Reporter: Adrianus Ndu ufi  
| Editor: Redaksi Timor Raya
Foto: Bagian Atas, Dedy Manafe,Ahli Hukum Pidana dari Undana, Lambang Dewi Keadilan dan Ruben Tahik, duduk diatas Helikopter Tempur, Bagian Bawah, Kejari Kupang dan Kejati NTT berdiri di Landasan Keadilan NTT / AI/ TIMOR -RAYA/17 Mei 2026 / Adrianus Ndu Ufi

Dedy Manafe, Ahli Hukum Pidana Universitas Nusa Cendana Kupang, dalam uraian hukum lengkapnya menegaskan, langkah Kejaksaan ini bertentangan langsung dengan prinsip Negara Hukum dalam Pasal 1 Ayat (3) UUD 1945. Berikut pokok uraian lengkapnya:

Bacaan Lainnya

Pasal 361 dan Pasal 299 KUHAP Baru telah melarang segala bentuk upaya hukum termasuk kasasi terhadap putusan bebas. Dengan demikian, putusan bebas itu sah, mengikat, dan wajib dilaksanakan oleh Jaksa, tidak boleh ditawar lagi.”

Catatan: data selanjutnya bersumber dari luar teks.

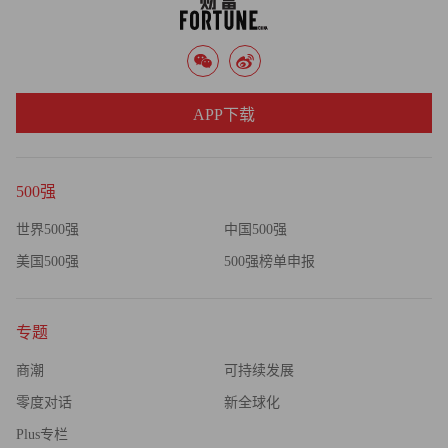
富中文网）
译者：Agatha
APP下载
500强
世界500强
中国500强
美国500强
500强榜单申报
专题
商潮
可持续发展
零度对话
新全球化
Plus专栏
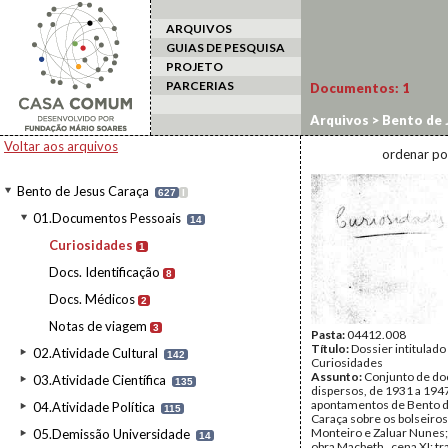
ARQUIVOS
GUIAS DE PESQUISA
PROJETO
PARCERIAS
Documentos:
1
Arquivos
>
Bento de 
Voltar aos arquivos
ordenar po
Bento de Jesus Caraça
627
I
01.Documentos Pessoais
14
Curiosidades
1
Docs. Identificação
8
Docs. Médicos
2
Notas de viagem
3
Pasta:
04412.008
Título:
Dossier intitulado
02.Atividade Cultural
142
Curiosidades
Assunto:
Conjunto de d
03.Atividade Científica
135
dispersos, de 1931 a 194
apontamentos de Bento d
04.Atividade Política
115
Caraça sobre os bolseiros 
Monteiro e Zaluar Nunes;
05.Demissão Universidade
14
obra Macbeth , cena XI; t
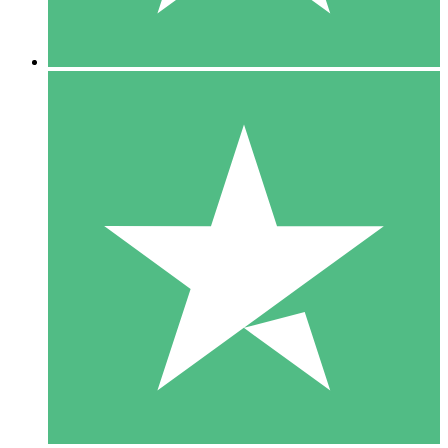
5 Downloads
15
US$
00
10 Downloads
20
US$
00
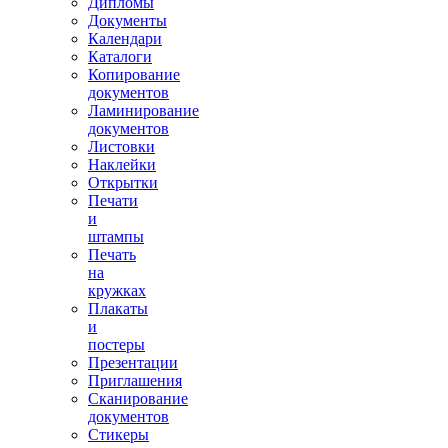
Дипломы
Документы
Календари
Каталоги
Копирование
документов
Ламинирование
документов
Листовки
Наклейки
Открытки
Печати
и
штампы
Печать
на
кружках
Плакаты
и
постеры
Презентации
Приглашения
Сканирование
документов
Стикеры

“Di balik ketentuan itu ada makna filosofis mendalam: putusan bebas dijatuhkan karena: 1) Perbuatan terdakwa ternyata bukan tindak pidana, ; 2) Unsur dakwaan tidak terbukti secara sah dan meyakinkan; 3) Sudah kedaluwarsa atau asas ne bis in idem berlaku; 4) Ada perubahan hukum yang menyatakan perbuatan itu bukan lagi pidana; dan alasan hukum lain. Ini dibangun atas logika kepastian hukum dan perlindungan hak asasi manusia.”

“Ingat, Penuntut Umum berkedudukan sebagai dominus litis atau pemilik perkara, namun kewenangan itu tidak mutlak, melainkan harus berjalan sepenuhnya sesuai hukum acara pidana dari awal hingga akhir. Itulah azas legalitas: setiap langkah wajib berdasar hukum tertulis, bukan kehendak sendiri atau perintah atasan yang bertentangan undang-undang.”